Figure 2 Efficiency of Delivery Quantified for Three Delivery Approaches (Mitsutake 2017)
This engagement to the heart provides the physician with the ability to control the time course of infusion and is believed to reduce back leak into the ventricular chamber which has been shown with other straight needle TEIM catheter platforms. Those considering cell aggregates and biopolymers may benefit significantly from these aspects as enhanced retention may correlate well with enhanced safety.
Figure 3. The Helical Infusion System, CE Marked in EU and Investigational in USA utilises a steerable is an 8 French introducer compatible retrograde TEIMD catheter system. It is navigated using fluoroscopy with pre-procedure echo or MRI guidance and requires no capital equipment.
Today the Helix TEIM catheter system is being advanced in clinical trials of autologous and allogenic cell therapies for heart failure and chronic myocardial ischemia by BioCardia and in post-acute myocardial infarction by CellProthera. Successful delivery has the potential to significantly enhance the therapeutic efficacy outcomes of each of these programs. For BioCardia’s programs, there are other similar straight needle programs from which we can infer what a threefold dosage increase due to delivery efficiency may contribute. For CellProthera’s clinical development program, an eighteen-fold targeted dosage has great promise over the limitations of ICA infusion. CellProthera is indeed testing now in a soon completed Phase 1/ 2b study the unique combination of its cellular product containing a high dose of purified expanded stem cells with the high retention rate Helix TEIM catheter system. Significant enhancements to the Helix platform are also underway which are intended to benefit all of the ongoing programs and those of other therapeutic partners ahead.

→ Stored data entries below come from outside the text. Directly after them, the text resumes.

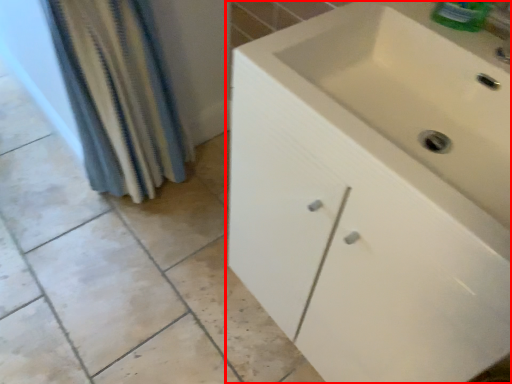 Question: From the image's perspective, what is the correct spatial positioning of bathroom cabinet (annotated by the red box) in reference to shower curtain?

Choices:
 (A) below
 (B) above

Answer: (A) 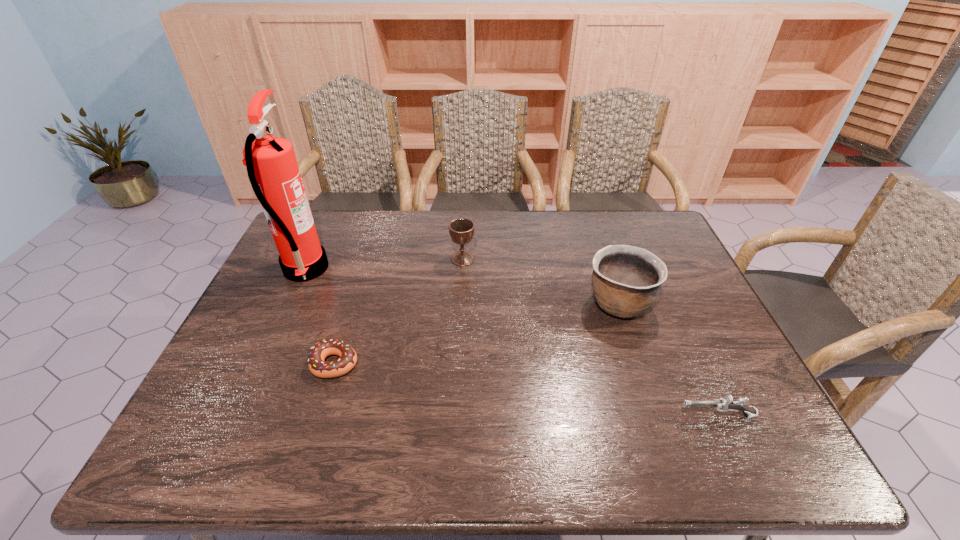 Where is `vacant region that satisfies the following two spatial constraints: 1. with the nozzle aimed from the fire extinguisher; 2. on the left side of the fourth farthest object`? vacant region that satisfies the following two spatial constraints: 1. with the nozzle aimed from the fire extinguisher; 2. on the left side of the fourth farthest object is located at coordinates (262, 363).

At what (x,y) coordinates should I click in order to perform the action: click on vacant space that satisfies the following two spatial constraints: 1. on the front side of the pottery; 2. on the left side of the third object from left to right. Please return your answer as a coordinate pair (x, y). This screenshot has width=960, height=540. Looking at the image, I should click on (461, 303). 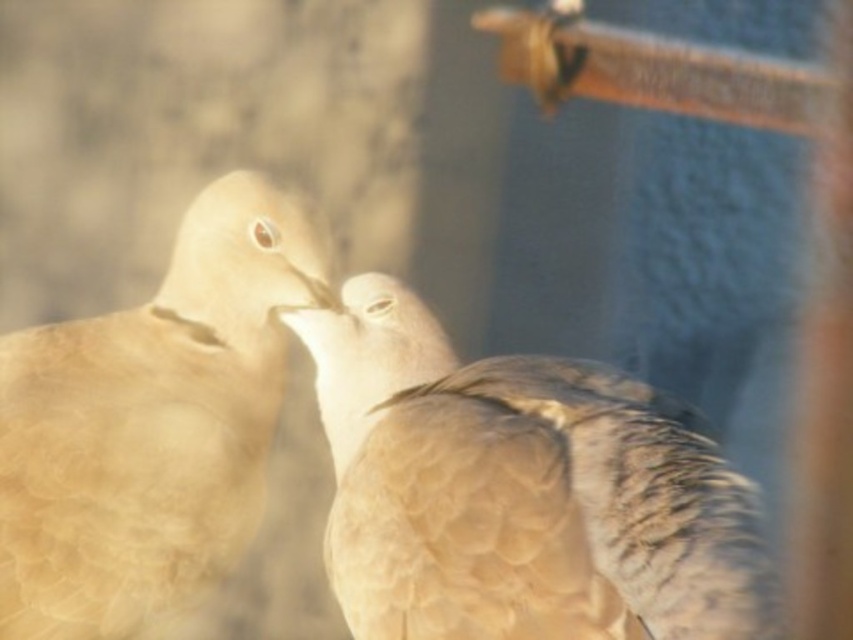 Is brown feathered bird at center positioned before matte beige bird at center?

Yes, it is.

Which is above, brown feathered bird at center or matte beige bird at center?

matte beige bird at center is higher up.

Between point (556, 422) and point (38, 602), which one is positioned behind?

The point (38, 602) is behind.

Where is `brown feathered bird at center`? Image resolution: width=853 pixels, height=640 pixels. brown feathered bird at center is located at coordinates (520, 492). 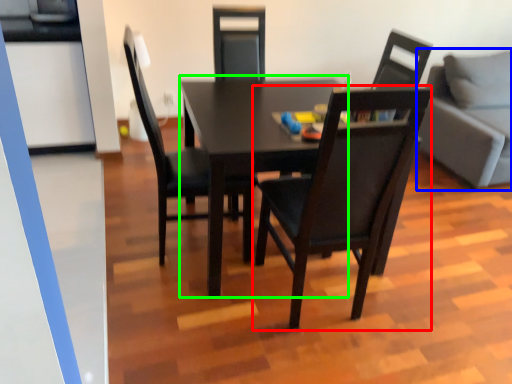 Question: Which object is positioned farthest from chair (highlighted by a red box)? Select from studio couch (highlighted by a blue box) and table (highlighted by a green box).

Choices:
 (A) studio couch
 (B) table

Answer: (A)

[i] Raval AN and Pepine CJ. Clinical Safety Profile of Transendocardial Catheter Injection Systems: A Plea for Uniform Reporting, Cardiovascular Revascularization Medicine 22 (2021) 100–108.
[ii] Mitsutake Y, Pyun WB, Rouy D. et al. Improvement of Local Cell Delivery Using Helix
Transendocardial Delivery Catheter in a Porcine Heart, Int Heart J 2017; 58: 1-6.
[i] Duckers H, Raval A, Pepine C, et al. Performance of Helix transendocardial biotherapeutic delivery system after 300 cases, TCT 2018 (poster).